In the listing below, find the line containing "application strategy" and the line containing "WHAT TO KNOW". Repeat exactly those two lines and every line between them, nothing more.

--

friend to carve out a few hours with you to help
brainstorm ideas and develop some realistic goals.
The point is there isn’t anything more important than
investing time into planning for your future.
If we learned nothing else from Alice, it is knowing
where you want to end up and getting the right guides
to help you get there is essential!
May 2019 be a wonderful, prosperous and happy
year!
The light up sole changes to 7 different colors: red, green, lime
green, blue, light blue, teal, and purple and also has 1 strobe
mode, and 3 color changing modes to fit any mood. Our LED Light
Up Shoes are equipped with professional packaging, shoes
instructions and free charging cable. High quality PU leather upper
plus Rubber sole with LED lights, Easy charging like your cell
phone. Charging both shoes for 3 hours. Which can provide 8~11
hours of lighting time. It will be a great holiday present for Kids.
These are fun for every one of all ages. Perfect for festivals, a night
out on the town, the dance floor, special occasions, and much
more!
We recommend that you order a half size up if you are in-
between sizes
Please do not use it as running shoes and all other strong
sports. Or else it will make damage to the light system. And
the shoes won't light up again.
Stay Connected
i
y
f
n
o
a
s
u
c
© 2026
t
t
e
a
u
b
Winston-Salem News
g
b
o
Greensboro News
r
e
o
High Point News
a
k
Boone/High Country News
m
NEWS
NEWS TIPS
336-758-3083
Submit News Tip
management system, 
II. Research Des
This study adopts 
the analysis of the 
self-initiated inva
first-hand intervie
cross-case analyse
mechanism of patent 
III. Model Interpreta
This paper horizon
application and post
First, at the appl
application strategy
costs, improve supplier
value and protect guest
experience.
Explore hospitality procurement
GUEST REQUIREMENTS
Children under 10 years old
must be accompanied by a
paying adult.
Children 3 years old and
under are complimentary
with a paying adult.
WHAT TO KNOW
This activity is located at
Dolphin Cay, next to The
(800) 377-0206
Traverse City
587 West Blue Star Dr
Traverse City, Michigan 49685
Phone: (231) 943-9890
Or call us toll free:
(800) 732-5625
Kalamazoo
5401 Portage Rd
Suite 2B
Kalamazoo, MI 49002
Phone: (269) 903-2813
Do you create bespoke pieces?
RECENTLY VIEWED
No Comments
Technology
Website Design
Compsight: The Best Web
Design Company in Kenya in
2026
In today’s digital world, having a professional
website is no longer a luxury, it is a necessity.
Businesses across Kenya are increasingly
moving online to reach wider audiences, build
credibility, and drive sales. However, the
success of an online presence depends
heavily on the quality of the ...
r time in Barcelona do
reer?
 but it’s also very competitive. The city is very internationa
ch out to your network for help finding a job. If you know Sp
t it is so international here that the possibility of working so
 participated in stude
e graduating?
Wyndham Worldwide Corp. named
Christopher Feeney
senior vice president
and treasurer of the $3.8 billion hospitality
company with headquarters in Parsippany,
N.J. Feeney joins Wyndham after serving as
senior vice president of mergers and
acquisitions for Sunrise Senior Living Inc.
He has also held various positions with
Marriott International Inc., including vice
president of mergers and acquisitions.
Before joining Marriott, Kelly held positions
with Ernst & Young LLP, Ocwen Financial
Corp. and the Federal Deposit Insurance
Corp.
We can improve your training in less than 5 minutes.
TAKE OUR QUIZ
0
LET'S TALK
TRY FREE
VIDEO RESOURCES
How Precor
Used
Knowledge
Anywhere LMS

--

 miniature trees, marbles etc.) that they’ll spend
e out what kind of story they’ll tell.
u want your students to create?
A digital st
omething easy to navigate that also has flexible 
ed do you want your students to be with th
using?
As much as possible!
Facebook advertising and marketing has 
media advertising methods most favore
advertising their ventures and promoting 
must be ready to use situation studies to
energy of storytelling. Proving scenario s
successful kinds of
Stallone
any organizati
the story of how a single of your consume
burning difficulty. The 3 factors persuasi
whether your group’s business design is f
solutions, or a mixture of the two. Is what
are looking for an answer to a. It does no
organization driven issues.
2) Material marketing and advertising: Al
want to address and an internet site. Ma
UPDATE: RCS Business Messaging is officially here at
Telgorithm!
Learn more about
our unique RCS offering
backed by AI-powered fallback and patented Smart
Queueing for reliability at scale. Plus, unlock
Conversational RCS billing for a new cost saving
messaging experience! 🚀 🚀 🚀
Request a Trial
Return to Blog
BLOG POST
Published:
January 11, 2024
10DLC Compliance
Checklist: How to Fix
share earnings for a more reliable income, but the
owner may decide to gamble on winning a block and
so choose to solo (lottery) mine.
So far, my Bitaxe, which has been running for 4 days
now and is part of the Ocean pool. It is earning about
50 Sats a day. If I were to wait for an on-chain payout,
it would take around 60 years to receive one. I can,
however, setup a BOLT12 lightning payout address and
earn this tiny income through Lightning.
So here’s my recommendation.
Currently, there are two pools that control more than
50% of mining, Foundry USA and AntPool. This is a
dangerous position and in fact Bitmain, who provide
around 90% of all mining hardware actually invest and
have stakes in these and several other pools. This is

--

- **Written answer**
application strategy
costs, improve supplier
value and protect guest
experience.
Explore hospitality procurement
GUEST REQUIREMENTS
Children under 10 years old
must be accompanied by a
paying adult.
Children 3 years old and
under are complimentary
with a paying adult.
WHAT TO KNOW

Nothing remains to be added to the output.